Unhappy Renter Sets Record Straight

Mark Moore, a Seafield resident in Vancouver, wrote this letter in response to “Renters brace for reno, eviction” appearing in the Courier on November 7, 2008, to correct several errors in the story. The correction appeared in the Courier on Wednesday, November 19, 2008.

To the editor:

I am a tenant of Seafield Apartments, the building profiled in Sandra Thomas’ article “Renters brace for reno, eviction” (Nov. 7, 2008).

As tenants, we thank the Courier for running a story on this important issue that has affected and will continue to affect thousands of renters in Vancouver and elsewhere in B.C. However, there are a few misleading statements in the article.

First, the article states: “Should a landlord decide to renovate a suite, he or she is legally allowed to evict the tenant and increase the rent beyond the four per cent.” This refers to Section 49(6)(b) of the Residential Tenancy Act, amended in 2004 by the current provincial government, which now reads: “A landlord may end a tenancy in respect of a rental unit if the landlord has all the necessary permits and approvals required by law, and intends in good faith, to do any of the following: …renovate or repair the rental unit in a manner that requires the rental unit to be vacant.”

The key phrase here is the last one.
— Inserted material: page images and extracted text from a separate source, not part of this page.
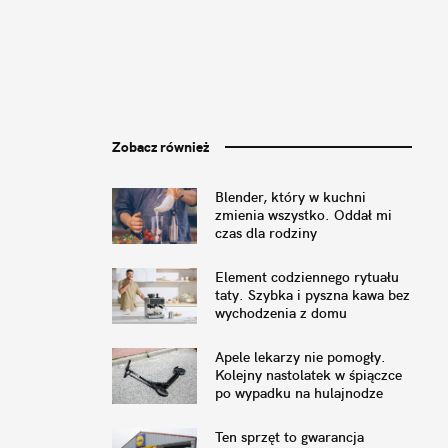
Zobacz również
Blender, który w kuchni
zmienia wszystko. Oddał mi
czas dla rodziny
Element codziennego rytuału
taty. Szybka i pyszna kawa bez
wychodzenia z domu
Apele lekarzy nie pomogły.
Kolejny nastolatek w śpiączce
po wypadku na hulajnodze
Ten sprzęt to gwarancja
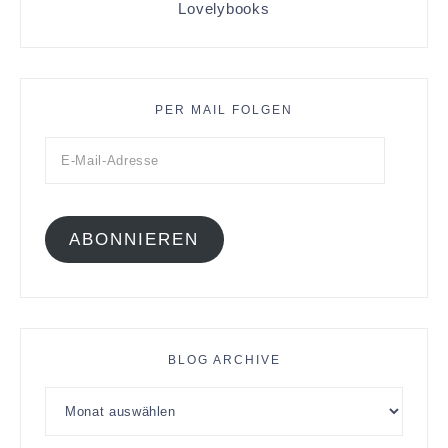
Lovelybooks
PER MAIL FOLGEN
ABONNIEREN
BLOG ARCHIVE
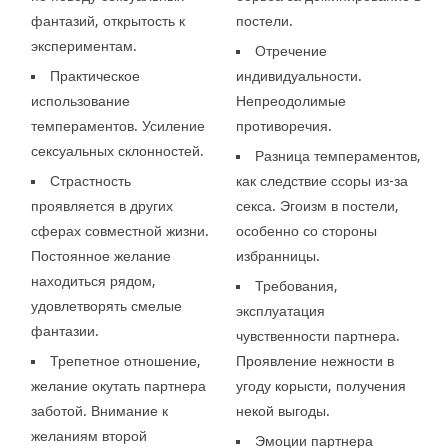
фантазий, открытость к
постели.
экспериментам.
Отречение
Практическое
индивидуальности.
использование
Непреодолимые
темпераментов. Усиление
противоречия.
сексуальных склонностей.
Разница темпераментов,
Страстность
как следствие ссоры из-за
проявляется в других
секса. Эгоизм в постели,
сферах совместной жизни.
особенно со стороны
Постоянное желание
избранницы.
находиться рядом,
Требования,
удовлетворять смелые
эксплуатация
фантазии.
чувственности партнера.
Трепетное отношение,
Проявление нежности в
желание окутать партнера
угоду корысти, получения
заботой. Внимание к
некой выгоды.
желаниям второй
Эмоции партнера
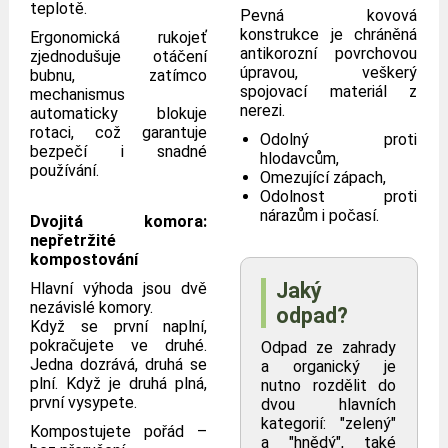
teplotě.
Pevná kovová
konstrukce je chráněná
Ergonomická rukojeť
antikorozní povrchovou
zjednodušuje otáčení
úpravou, veškerý
bubnu, zatímco
spojovací materiál z
mechanismus
nerezi.
automaticky blokuje
rotaci, což garantuje
Odolný proti
bezpečí i snadné
hlodavcům,
používání.
Omezující zápach,
Odolnost proti
nárazům i počasí.
Dvojitá komora:
nepřetržité
kompostování
Jaký
Hlavní výhoda jsou dvě
nezávislé komory.
odpad?
Když se první naplní,
pokračujete ve druhé.
Odpad ze zahrady
Jedna dozrává, druhá se
a organický je
plní. Když je druhá plná,
nutno rozdělit do
první vysypete.
dvou hlavních
kategorií: "zelený"
Kompostujete pořád –
a "hnědý", také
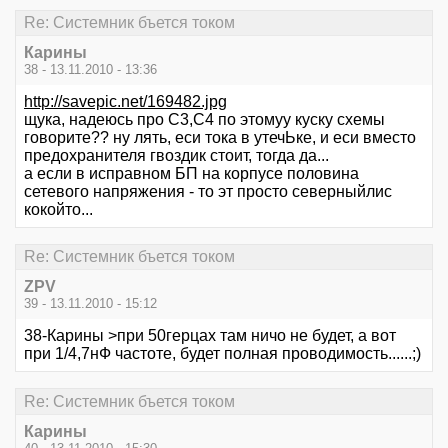
Re: Системник бъется током
Карины
38 - 13.11.2010 - 13:36
http://savepic.net/169482.jpg
щука, надеюсь про С3,С4 по этомуу куску схемы
говорите?? ну лять, еси тока в утечЬке, и еси вместо
предохранителя гвоздик стоит, тогда да...
а если в исправном БП на корпусе половина
сетевого напряжения - то эт просто северныйлис
кокойто...
Re: Системник бъется током
ZPV
39 - 13.11.2010 - 15:12
38-Карины >при 50герцах там ничо не будет, а вот
при 1/4,7нФ частоте, будет полная проводимость......;)
Re: Системник бъется током
Карины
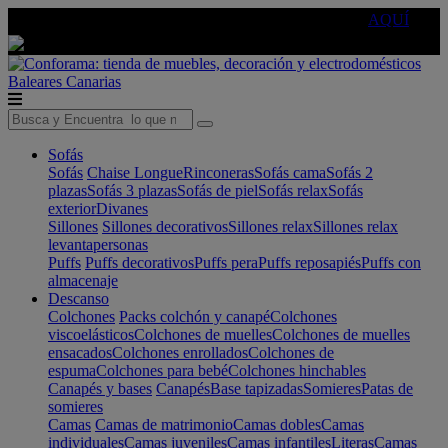
🔵Cambia tu electro con
-10% EXTRA
de descuento ☑️
AQUÍ
Baleares
Canarias
Sofás
Sofás
Chaise Longue
Rinconeras
Sofás cama
Sofás 2
plazas
Sofás 3 plazas
Sofás de piel
Sofás relax
Sofás
exterior
Divanes
Sillones
Sillones decorativos
Sillones relax
Sillones relax
levantapersonas
Puffs
Puffs decorativos
Puffs pera
Puffs reposapiés
Puffs con
almacenaje
Descanso
Colchones
Packs colchón y canapé
Colchones
viscoelásticos
Colchones de muelles
Colchones de muelles
ensacados
Colchones enrollados
Colchones de
espuma
Colchones para bebé
Colchones hinchables
Canapés y bases
Canapés
Base tapizadas
Somieres
Patas de
somieres
Camas
Camas de matrimonio
Camas dobles
Camas
individuales
Camas juveniles
Camas infantiles
Literas
Camas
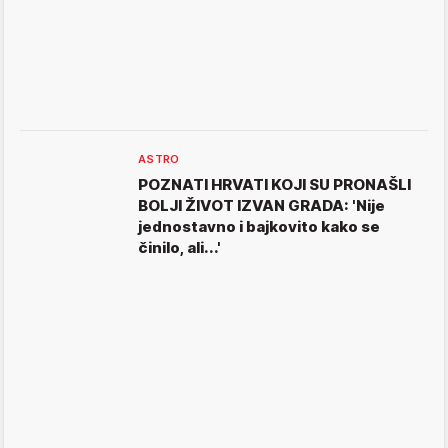
ASTRO
POZNATI HRVATI KOJI SU PRONAŠLI
BOLJI ŽIVOT IZVAN GRADA: 'Nije
jednostavno i bajkovito kako se
činilo, ali...'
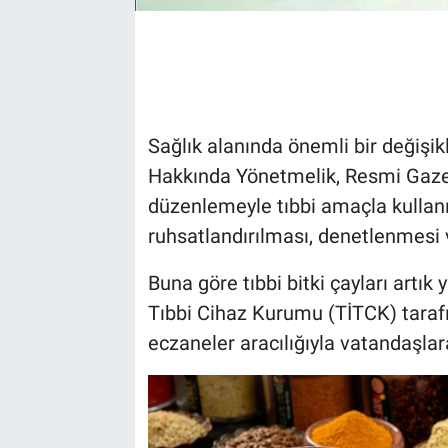
Sağlık alanında önemli bir değişikli
Hakkında Yönetmelik, Resmi Gazet
düzenlemeyle tıbbi amaçla kullanıl
ruhsatlandırılması, denetlenmesi 
Buna göre tıbbi bitki çayları artık 
Tıbbi Cihaz Kurumu (TİTCK) taraf
eczaneler aracılığıyla vatandaşlara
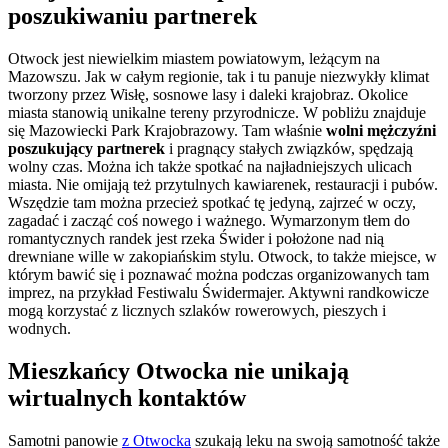
poszukiwaniu partnerek
Otwock jest niewielkim miastem powiatowym, leżącym na
Mazowszu. Jak w całym regionie, tak i tu panuje niezwykły klimat
tworzony przez Wisłę, sosnowe lasy i daleki krajobraz. Okolice
miasta stanowią unikalne tereny przyrodnicze. W pobliżu znajduje
się Mazowiecki Park Krajobrazowy. Tam właśnie
wolni mężczyźni
poszukujący partnerek
i pragnący stałych związków, spędzają
wolny czas. Można ich także spotkać na najładniejszych ulicach
miasta. Nie omijają też przytulnych kawiarenek, restauracji i pubów.
Wszędzie tam można przecież spotkać tę jedyną, zajrzeć w oczy,
zagadać i zacząć coś nowego i ważnego. Wymarzonym tłem do
romantycznych randek jest rzeka Świder i położone nad nią
drewniane wille w zakopiańskim stylu. Otwock, to także miejsce, w
którym bawić się i poznawać można podczas organizowanych tam
imprez, na przykład Festiwalu Świdermajer. Aktywni randkowicze
mogą korzystać z licznych szlaków rowerowych, pieszych i
wodnych.
Mieszkańcy Otwocka nie unikają
wirtualnych kontaktów
Samotni panowie
z Otwocka
szukają leku na swoją samotność także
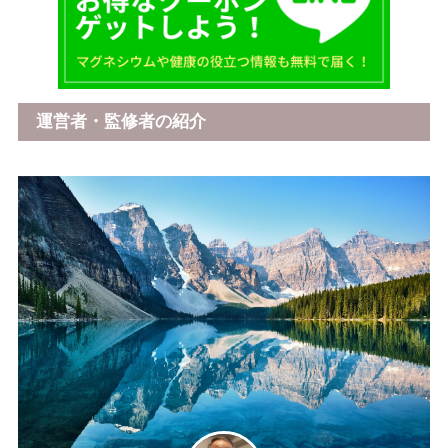
運営者・監修者の紹介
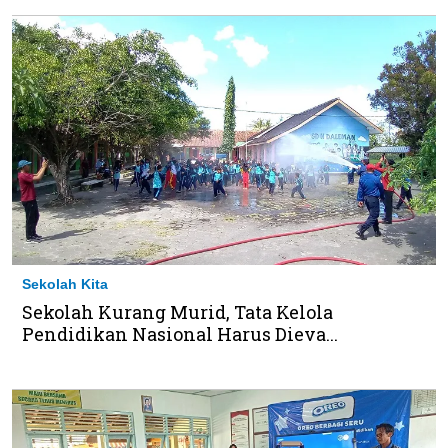
Sekolah Kita
Sekolah Kurang Murid, Tata Kelola
Pendidikan Nasional Harus Dieva...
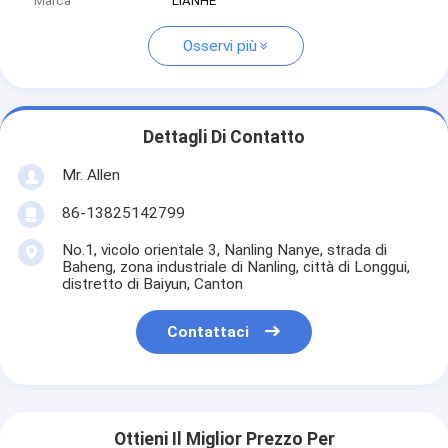
Marca
LIANHE
Osservi più
Dettagli Di Contatto
Mr. Allen
86-13825142799
No.1, vicolo orientale 3, Nanling Nanye, strada di
Baheng, zona industriale di Nanling, città di Longgui,
distretto di Baiyun, Canton
Contattaci
Ottieni Il Miglior Prezzo Per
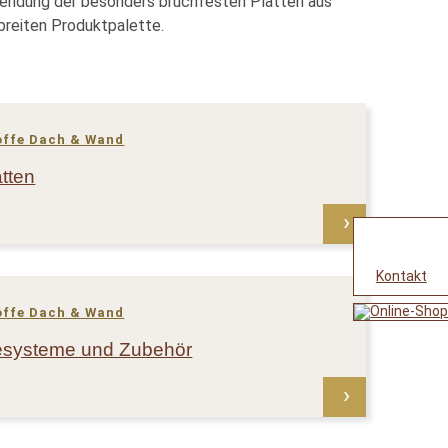
wendung der besonders bruchfesten Platten aus
breiten Produktpalette.
offe Dach & Wand
tten
Kontakt
offe Dach & Wand
esysteme und Zubehör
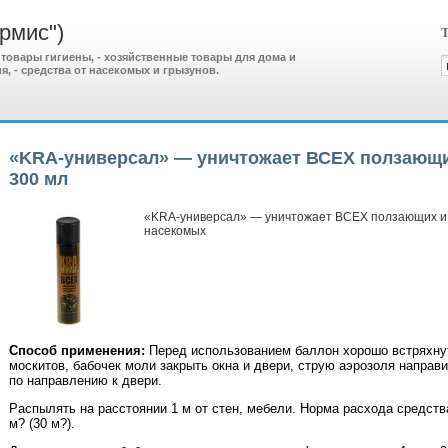
рмис")
Т
 товары гигиены, - хозяйственные товары для дома и
я, - средства от насекомых и грызунов.
«KRA-универсал» — уничтожает ВСЕХ ползающ
300 мл
«KRA-универсал» — уничтожает ВСЕХ ползающих 
насекомых
Способ применения:
Перед использованием баллон хорошо встряхнут
москитов, бабочек моли закрыть окна и двери, струю аэрозоля направи
по направлению к двери.
Распылять на расстоянии 1 м от стен, мебели. Норма расхода средст
м? (30 м?).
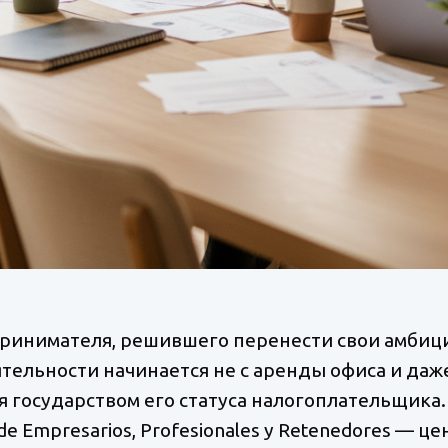
ринимателя, решившего перенести свои амбици
тельности начинается не с аренды офиса и даже
 государством его статуса налогоплательщика.
e Empresarios, Profesionales y Retenedores — ц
Landlords cannot evict for just any renovations, they must argue (if the evictions are disputed, which they rarely are) that the renovations require an end to tenancy. This was clarified in a landmark B.C. Supreme Court case, Berry and Kloet v. British Columbia. A need to have the suite empty for a brief period of time, if the tenant is willing to accommodate this, is not a reason to end a tenancy.

The article also says that: “Landlords can also simply ask tenants to pay more rent and give another reason for the renter to leave if the tenant balks at the increase.”

Under the law, the landlord may ask the tenant to voluntarily agree to a rent increase, but refusal by the tenant does not give the landlord any right to evict.

Finally, neither Heather Pawsey nor any other tenant has ever said that we welcome the renovations (the building has been well maintained by previous owners and is not in need of repairs).

What Ms. Pawsey said was that we have repeatedly offered to work with the landlords to accommodate their renovation plans without ending our tenancies.

So far they have refused our offers.